----- MATERIAL PROVIDED -----

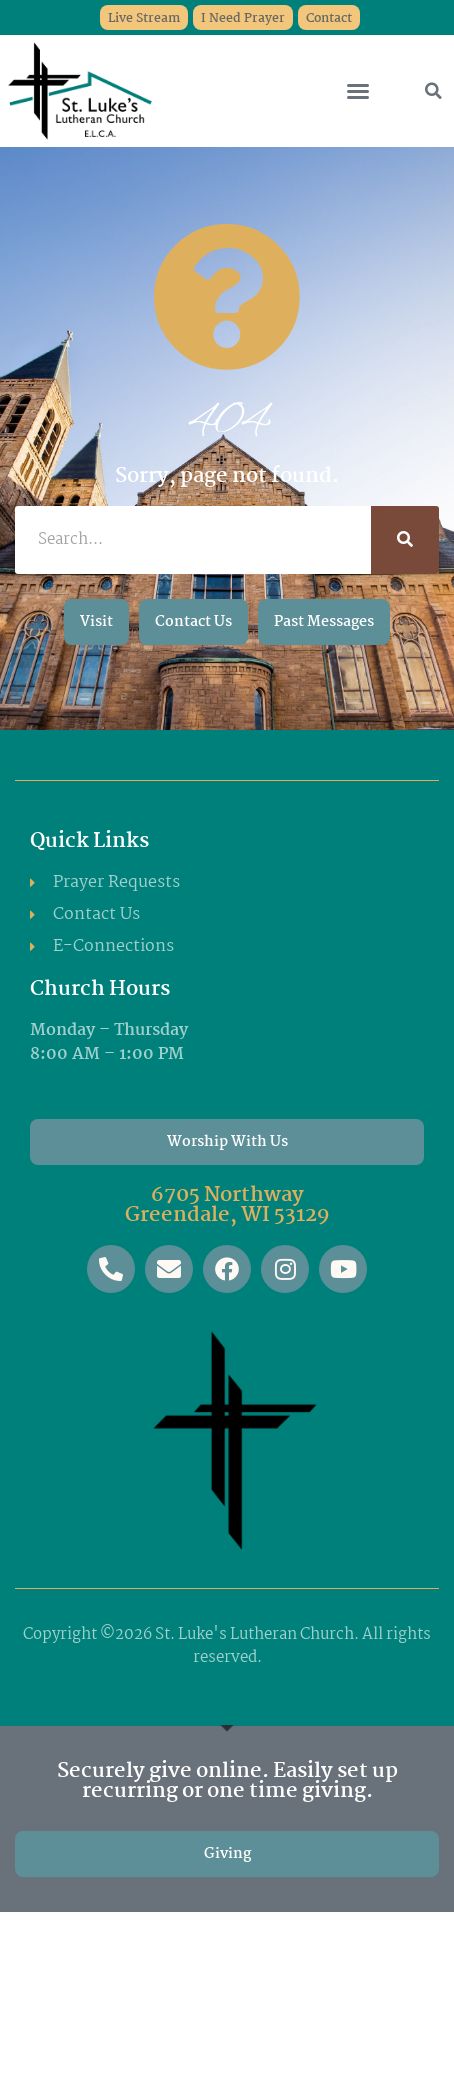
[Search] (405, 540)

-----
----- MATERIAL PROVIDED -----

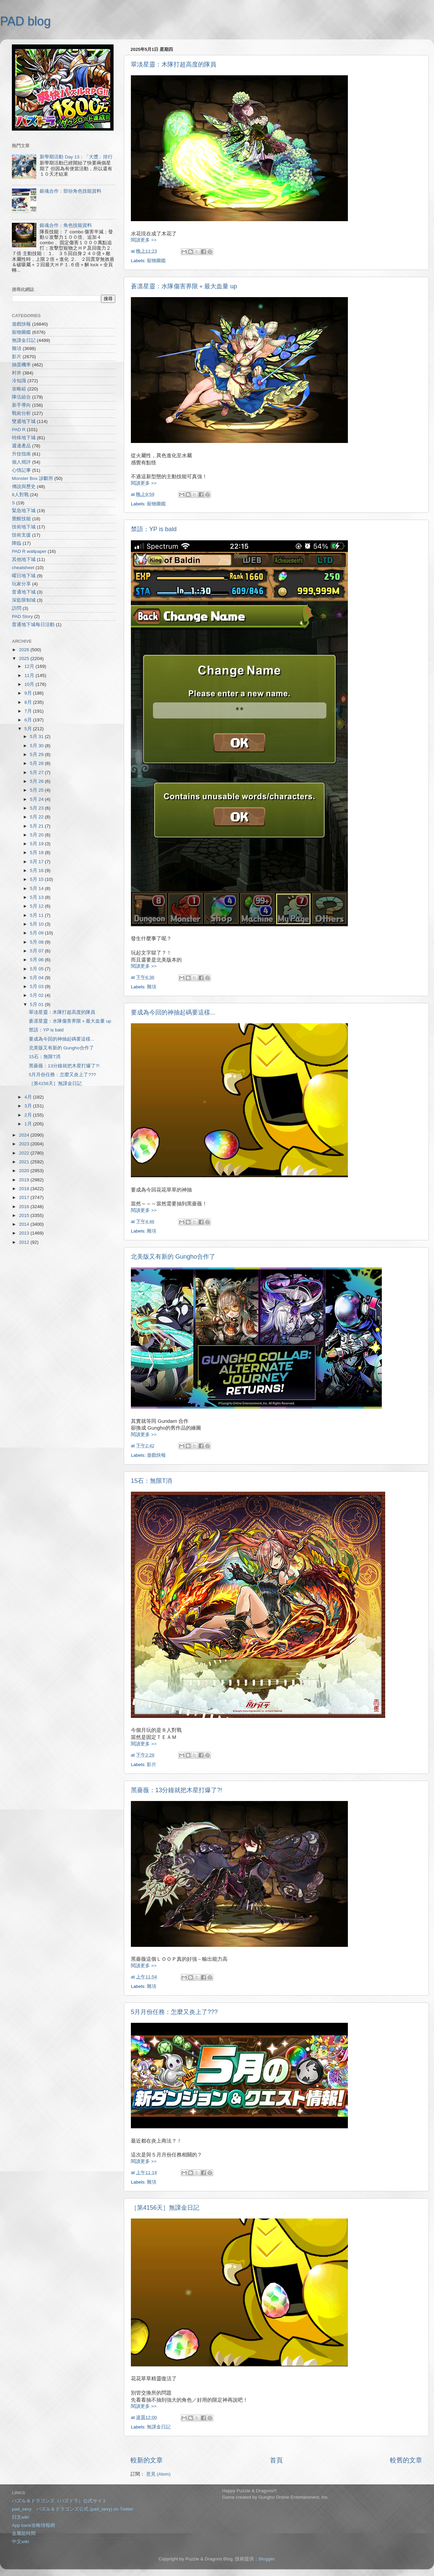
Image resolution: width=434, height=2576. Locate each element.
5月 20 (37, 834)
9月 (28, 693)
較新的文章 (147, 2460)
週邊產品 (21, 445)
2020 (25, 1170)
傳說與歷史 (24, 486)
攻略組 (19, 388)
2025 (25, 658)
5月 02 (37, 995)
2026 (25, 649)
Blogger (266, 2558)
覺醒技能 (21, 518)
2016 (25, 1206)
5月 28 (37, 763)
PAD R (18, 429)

-----
----- MATERIAL PROVIDED -----

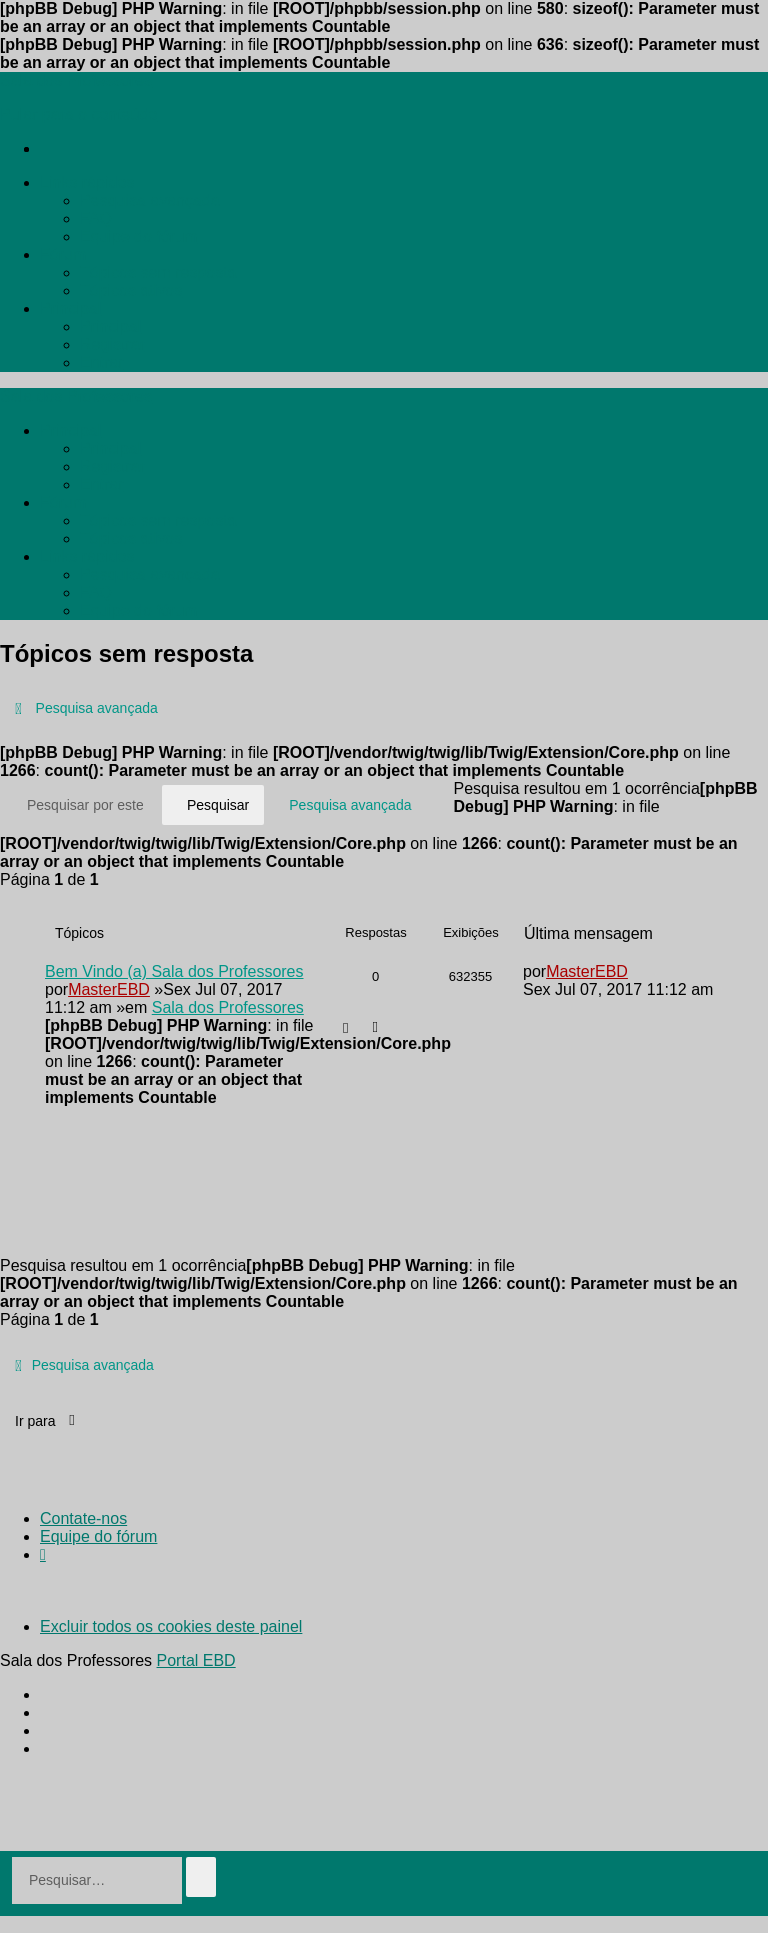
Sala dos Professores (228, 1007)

-----

* [YOUR OBJECTIVE]:
Please, from the material above, copy only the lines from the line with "9月 (28, 693)" up to and including the line with "PAD R (18, 429)", exactly as written.

* [ANSWER BOX]:
9月 (28, 693)
較新的文章 (147, 2460)
週邊產品 (21, 445)
2020 (25, 1170)
傳說與歷史 (24, 486)
攻略組 (19, 388)
2025 (25, 658)
5月 02 (37, 995)
2026 (25, 649)
Blogger (266, 2558)
覺醒技能 (21, 518)
2016 (25, 1206)
5月 28 (37, 763)
PAD R (18, 429)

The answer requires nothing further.